La composta reazione di un popolo, una base di speranza per la ripresa

Pubblicato il 7 Aprile 2009 - 08:21 OLTRE 6 MESI FA

I miti e gli stereotipi sono una brutta cosa e bisogna guardarsene. Però il terremoto che ha colpito l’Abruzzo costringe a riflettere. Colpisce, guardando le lunghe trasmissioni tv sul tema, con le decine di interviste a sofllati e sopravvissuti, gente che ha perso tutto o quasi, che ha davanti a sé un duro periodo di incertezze e difficoltà, la reazione composta degli abruzzesi. Dormono nelle tende, nelle auto: presidiano le loro case, non abbandonano il posto di lavoro: vanno in fabbrica partendo dalle macerie, ma ci vanno. Gli offrono confortevoli alberghi sulla costa, ma rifiutano:  bisogna rimboccarsi le maniche senza aspettare che qualcun altro ci pensi.

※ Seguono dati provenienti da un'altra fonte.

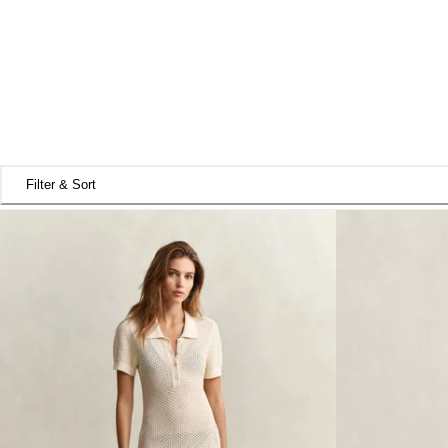
Filter & Sort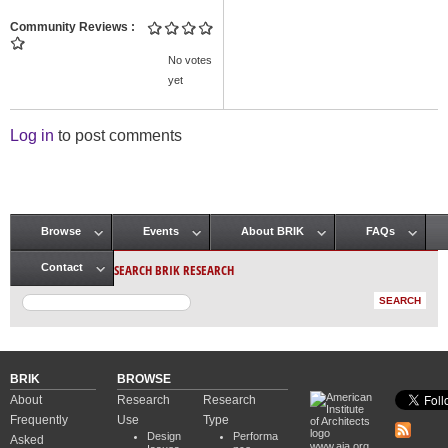
Community Reviews
No votes
yet
Log in
to post comments
Browse
Events
About BRIK
FAQs
Main menu
SEARCH BRIK RESEARCH
Contact
BRIK
BROWSE
About
Research
Research
Frequently
Use
Type
Design
Performa
Asked
www.aia.org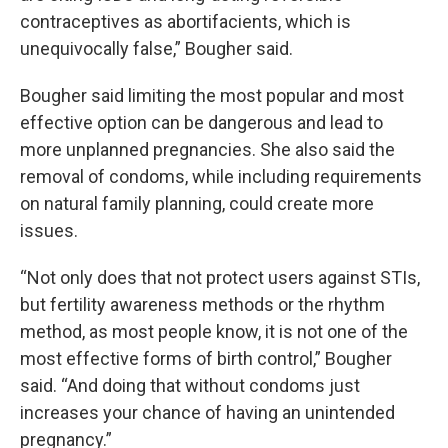
contraceptives as abortifacients, which is
unequivocally false,” Bougher said.
Bougher said limiting the most popular and most
effective option can be dangerous and lead to
more unplanned pregnancies. She also said the
removal of condoms, while including requirements
on natural family planning, could create more
issues.
“Not only does that not protect users against STIs,
but fertility awareness methods or the rhythm
method, as most people know, it is not one of the
most effective forms of birth control,” Bougher
said. “And doing that without condoms just
increases your chance of having an unintended
pregnancy.”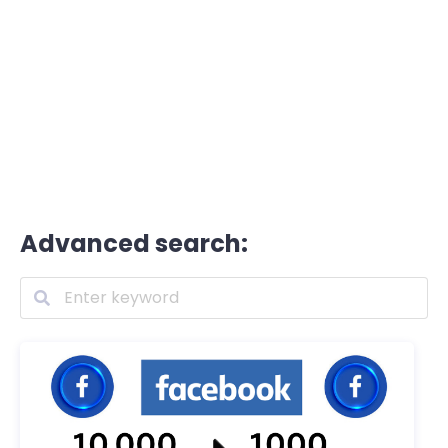
Advanced search: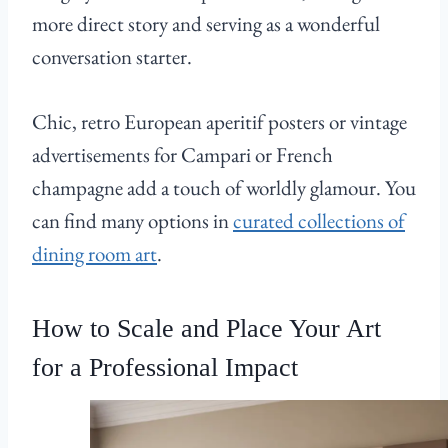
more direct story and serving as a wonderful
conversation starter.
Chic, retro European aperitif posters or vintage
advertisements for Campari or French
champagne add a touch of worldly glamour. You
can find many options in
curated collections of
dining room art
.
How to Scale and Place Your Art
for a Professional Impact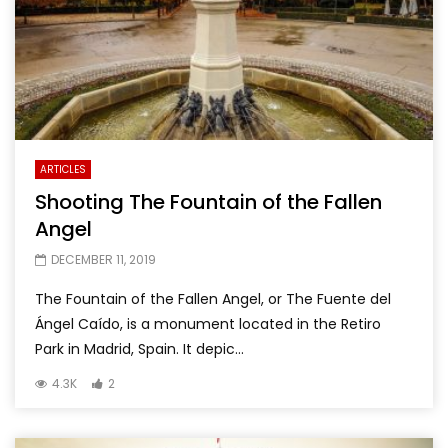
ARTICLES
Shooting The Fountain of the Fallen
Angel
DECEMBER 11, 2019
The Fountain of the Fallen Angel, or The Fuente del
Ángel Caído, is a monument located in the Retiro
Park in Madrid, Spain. It depic...
4.3K
2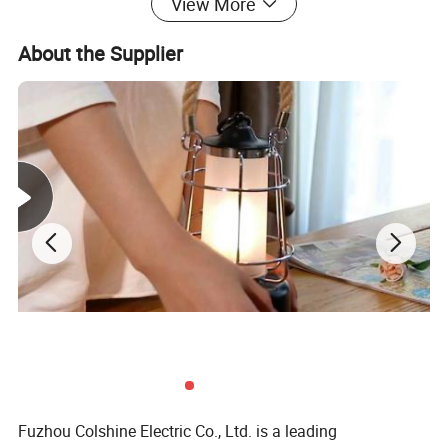
View More
About the Supplier
Fuzhou Colshine Electric Co., Ltd. is a leading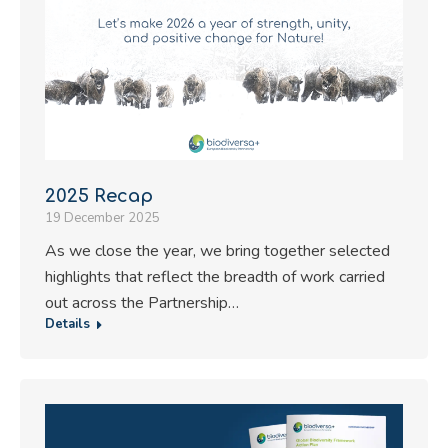
2025 Recap
19 December 2025
As we close the year, we bring together selected
highlights that reflect the breadth of work carried
out across the Partnership…
Details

Sembrava uno dei luoghi comuni italiani: gli abruzzesi, gente dura, tosta, lavoratori, montanari, tenaci, seri.

A vederli in tv sembrano attori scelti per uno “reality” che confermi quel mito. Invece sono gente vera: non si sente un lamento, un piagnisteo. Tutti parlano con serenità, ti fanno capire che stanno già guardando avanti, pensano al futuro, senza aspettare che la manna cada dal cielo.

Viene da pensare, e sperare, che se lo Stato e la Regione, magari anche l’Unione europea, e tutti gli enti pubblici interessati faranno almeno in parte il loro dovere che la ricostruzione dell’Abruzzo sarà una grande opportunità di miglioramento, come fu, anni fa, per il Friuli.